The path that led to their partnership began ten years ago — the two sat next to each other in every computer science class for four years, were housemates, started a club together, and worked together. Both got their start in open source development and infrastructure at Oregon State’s Open Source Lab (OSL). In fact, Polvi was the first student system administrator and Philips was the first student developer.
Although both are native Oregonians, their backgrounds are different: Polvi grew up in the small town of Amity and is the 11th in his family to go to Oregon State; Philips grew up in the Portland metro area and was the first of his family to attend a four-year college. But they were similarly focused on computer science, and came to Oregon State for the quality of the program.
“I was afforded a lot of opportunities at Oregon State,” said Philips, chief technology officer at CoreOS.
The hands-on experiences and connections in open source that Polvi and Philips developed at Oregon State set them up for a good start on their careers. In addition to working at the OSL, the two worked together to restart the Linux User Group, a student organization dedicated to promoting and teaching open source development.
“That taught us how to organize people and generate a marketing buzz. It was another strong experience that was helpful for us in building our own business,” Philips said.
After graduation they each went off in different directions, perfecting specializations that would later be complimentary for starting a business together. Polvi continued in system administration as a project manager for Mozilla. Then, he started his own company, Cloudkick, which he sold to Rackspace just six years after he graduated. He stayed with Rackspace as the general manager for the San Francisco Bay Area site and recruited Philips to join him there.
Philips had been working as a kernel developer for SuSE/Novell on their Linux operating system that runs many of the world’s largest supercomputers. He made the move to Rackspace in the San Francisco Bay Area (a hub for technology start-ups) with the goal in mind of eventually starting a company.
The idea for CoreOS stemmed from problems the two had observed in operating systems for managing large distributed systems. “There were layers and layers of management software, and how it’s put together made it difficult to manage that complexity over time,” Philips said.

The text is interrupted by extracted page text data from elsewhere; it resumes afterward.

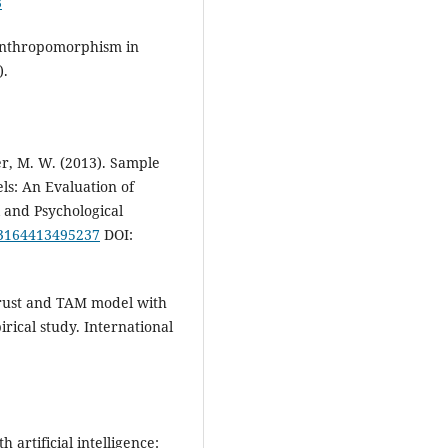
3
 Anthropomorphism in
).
ller, M. W. (2013). Sample
ls: An Evaluation of
l and Psychological
013164413495237
DOI:
 Trust and TAM model with
irical study. International
h artificial intelligence: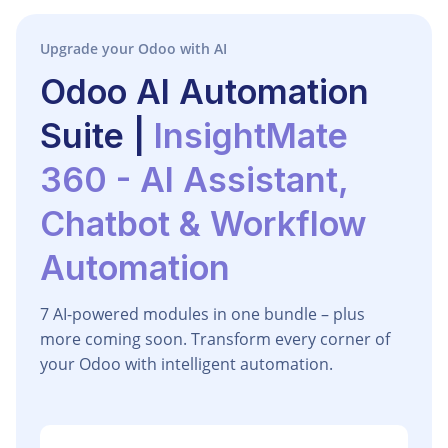
Upgrade your Odoo with AI
Odoo AI Automation
Suite |
InsightMate
360 - AI Assistant,
Chatbot & Workflow
Automation
7 AI-powered modules in one bundle – plus
more coming soon. Transform every corner of
your Odoo with intelligent automation.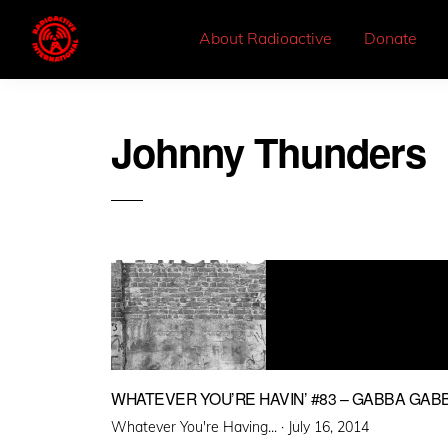
About Radioactive
Donate
Johnny Thunders
WHATEVER YOU’RE HAVIN’ #83 – GABBA GAB
Posted
Whatever You're Having... ·
July 16, 2014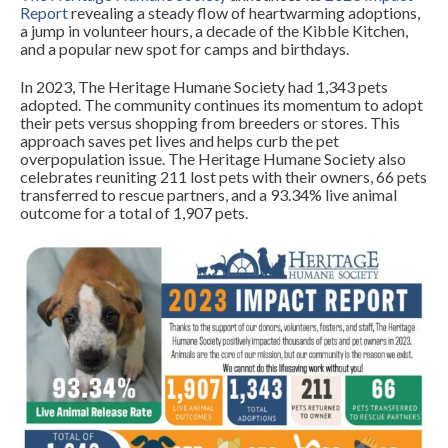
Report
revealing a steady flow of heartwarming adoptions,
a jump in volunteer hours, a decade of the Kibble Kitchen,
and a popular new spot for camps and birthdays.
In 2023, The Heritage Humane Society had 1,343 pets
adopted. The community continues its momentum to adopt
their pets versus shopping from breeders or stores. This
approach saves pet lives and helps curb the pet
overpopulation issue. The Heritage Humane Society also
celebrates reuniting 211 lost pets with their owners, 66 pets
transferred to rescue partners, and a 93.34% live animal
outcome for a total of 1,907 pets.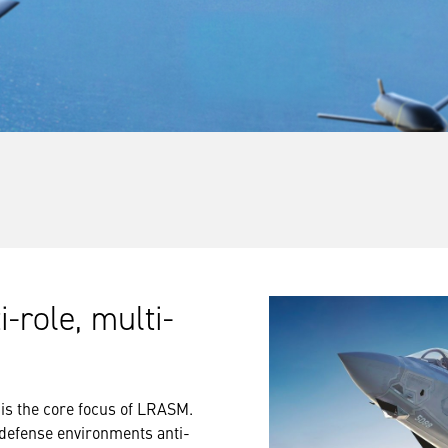
-role, multi-
 is the core focus of LRASM.
r defense environments anti-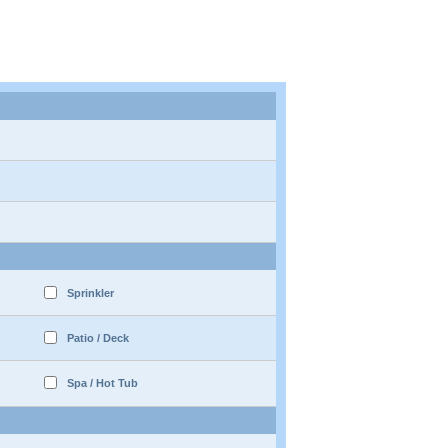
Sprinkler
Patio / Deck
Spa / Hot Tub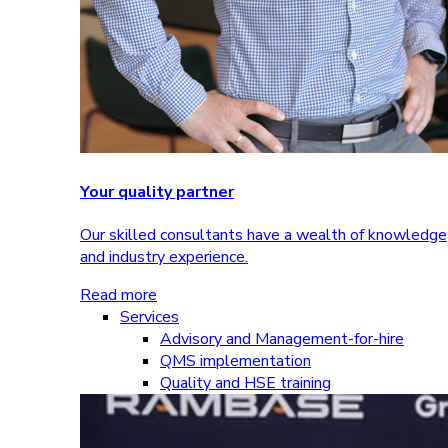
Your quality partner
Our skilled consultants have a wealth of knowledge
and industry experience.
Read more
Services
Advisory and Management-for-hire
QMS implementation
Quality and HSE training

Their products are aimed at businesses that need to operate server software for customers. “Today, nearly every large company is being forced to become a software company, as all facets of commerce moves to web and mobile,” Philips said.
CoreOS has created a buzz in the tech world for being a leader in software containers, a tool that makes it easier for companies to deliver applications to customers. “Our big idea was to build an operating system that is fundamentally different and designed around security,” said Polvi, CEO of CoreOS.

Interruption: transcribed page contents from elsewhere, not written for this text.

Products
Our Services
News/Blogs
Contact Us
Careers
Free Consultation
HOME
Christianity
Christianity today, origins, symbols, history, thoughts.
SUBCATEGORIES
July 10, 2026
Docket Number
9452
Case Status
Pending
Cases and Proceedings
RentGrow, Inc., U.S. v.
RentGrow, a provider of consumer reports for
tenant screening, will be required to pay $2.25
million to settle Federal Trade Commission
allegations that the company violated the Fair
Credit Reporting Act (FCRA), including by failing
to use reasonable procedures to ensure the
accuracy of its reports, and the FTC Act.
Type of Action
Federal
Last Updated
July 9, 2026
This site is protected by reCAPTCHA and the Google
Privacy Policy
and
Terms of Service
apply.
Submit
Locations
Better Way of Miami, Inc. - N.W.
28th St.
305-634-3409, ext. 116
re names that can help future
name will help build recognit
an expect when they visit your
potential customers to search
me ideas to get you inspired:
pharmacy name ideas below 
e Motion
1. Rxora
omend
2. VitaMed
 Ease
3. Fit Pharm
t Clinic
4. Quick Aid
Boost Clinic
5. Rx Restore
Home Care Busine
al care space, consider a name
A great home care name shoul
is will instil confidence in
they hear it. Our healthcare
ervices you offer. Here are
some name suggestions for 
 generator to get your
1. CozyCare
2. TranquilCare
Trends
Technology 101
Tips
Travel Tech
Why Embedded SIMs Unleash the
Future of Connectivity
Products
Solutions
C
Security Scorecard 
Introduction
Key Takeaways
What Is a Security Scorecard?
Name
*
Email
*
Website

The company’s first product was CoreOS Linux, an operating system released two years ago. Since then they have released software for managing CoreOS as well as stand-alone software. “I hope we can grow our company into one of the world’s seminal technology companies,” Polvi said.
While building their company, they have remained connected to Oregon State. Among their 50 employees are Michael Marineau, a friend from college who became their first engineer; and Chance Zibolski, a 2015 Oregon State graduate who was a member of the senior design team that CoreOS mentored last year.
“What keeps me excited is pursuing a goal of creating a business, doing it with people that I enjoy working with, and building products that customers love,” Philips said.